─── Records supplied

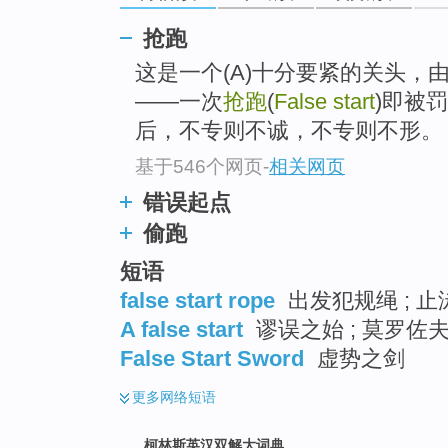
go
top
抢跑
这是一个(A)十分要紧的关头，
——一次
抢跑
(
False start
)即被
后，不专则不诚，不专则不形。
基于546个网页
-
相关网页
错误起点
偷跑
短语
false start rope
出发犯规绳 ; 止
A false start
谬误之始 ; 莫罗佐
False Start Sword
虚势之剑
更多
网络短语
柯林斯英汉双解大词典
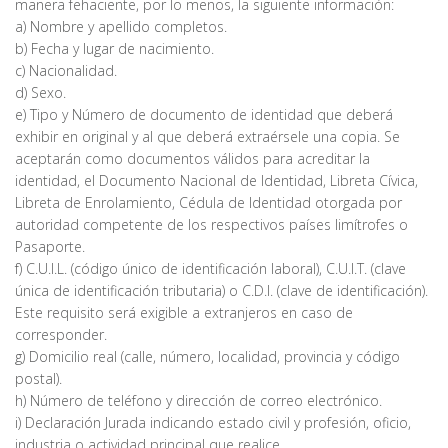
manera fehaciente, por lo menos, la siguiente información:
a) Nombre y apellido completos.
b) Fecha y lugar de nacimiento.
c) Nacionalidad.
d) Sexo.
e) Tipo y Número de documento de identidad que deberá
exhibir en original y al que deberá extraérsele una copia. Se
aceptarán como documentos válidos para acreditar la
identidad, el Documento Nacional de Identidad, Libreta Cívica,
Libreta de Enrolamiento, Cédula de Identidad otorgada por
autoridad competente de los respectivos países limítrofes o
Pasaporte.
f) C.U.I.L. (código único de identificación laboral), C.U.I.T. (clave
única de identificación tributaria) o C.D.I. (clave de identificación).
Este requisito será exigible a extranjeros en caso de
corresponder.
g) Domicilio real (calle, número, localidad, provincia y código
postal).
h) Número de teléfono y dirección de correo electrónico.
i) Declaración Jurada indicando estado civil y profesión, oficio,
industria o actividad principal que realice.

──────

The line with "h) Número de" through the last line of the data: write these out exactly, and no others.

h) Número de teléfono y dirección de correo electrónico.
i) Declaración Jurada indicando estado civil y profesión, oficio,
industria o actividad principal que realice.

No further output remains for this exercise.